Page-level text extractions
------------------------------------------------------------
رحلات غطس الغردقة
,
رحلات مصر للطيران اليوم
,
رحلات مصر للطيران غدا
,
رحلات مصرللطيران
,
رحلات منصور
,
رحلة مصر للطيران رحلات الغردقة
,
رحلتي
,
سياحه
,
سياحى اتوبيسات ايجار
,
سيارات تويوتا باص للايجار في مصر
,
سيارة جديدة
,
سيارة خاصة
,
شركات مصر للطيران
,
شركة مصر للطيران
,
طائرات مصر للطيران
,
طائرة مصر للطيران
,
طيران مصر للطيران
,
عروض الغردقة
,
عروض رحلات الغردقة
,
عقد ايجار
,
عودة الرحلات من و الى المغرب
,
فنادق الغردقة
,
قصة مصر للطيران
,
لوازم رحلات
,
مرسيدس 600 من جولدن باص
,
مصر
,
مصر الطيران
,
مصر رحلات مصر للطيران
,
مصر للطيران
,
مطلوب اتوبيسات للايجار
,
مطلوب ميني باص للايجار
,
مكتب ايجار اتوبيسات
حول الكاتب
------------------------------------------------------------
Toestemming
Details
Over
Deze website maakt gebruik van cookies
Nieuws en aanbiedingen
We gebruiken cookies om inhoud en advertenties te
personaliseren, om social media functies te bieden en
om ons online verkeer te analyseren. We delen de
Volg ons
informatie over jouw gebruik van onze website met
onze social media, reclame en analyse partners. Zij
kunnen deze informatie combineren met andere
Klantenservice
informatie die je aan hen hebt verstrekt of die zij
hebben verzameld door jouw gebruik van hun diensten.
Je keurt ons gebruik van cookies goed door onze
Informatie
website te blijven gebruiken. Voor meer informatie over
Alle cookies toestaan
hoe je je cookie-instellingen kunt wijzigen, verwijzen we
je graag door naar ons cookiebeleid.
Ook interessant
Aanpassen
------------------------------------------------------------
#### [Your task]
From the data above, output only the lines between the line containing "رحلات مصر للطيران اليوم" and the line containing "قصة مصر للطيران", inclusive, exactly as written.

#### [Task result]
رحلات مصر للطيران اليوم
,
رحلات مصر للطيران غدا
,
رحلات مصرللطيران
,
رحلات منصور
,
رحلة مصر للطيران رحلات الغردقة
,
رحلتي
,
سياحه
,
سياحى اتوبيسات ايجار
,
سيارات تويوتا باص للايجار في مصر
,
سيارة جديدة
,
سيارة خاصة
,
شركات مصر للطيران
,
شركة مصر للطيران
,
طائرات مصر للطيران
,
طائرة مصر للطيران
,
طيران مصر للطيران
,
عروض الغردقة
,
عروض رحلات الغردقة
,
عقد ايجار
,
عودة الرحلات من و الى المغرب
,
فنادق الغردقة
,
قصة مصر للطيران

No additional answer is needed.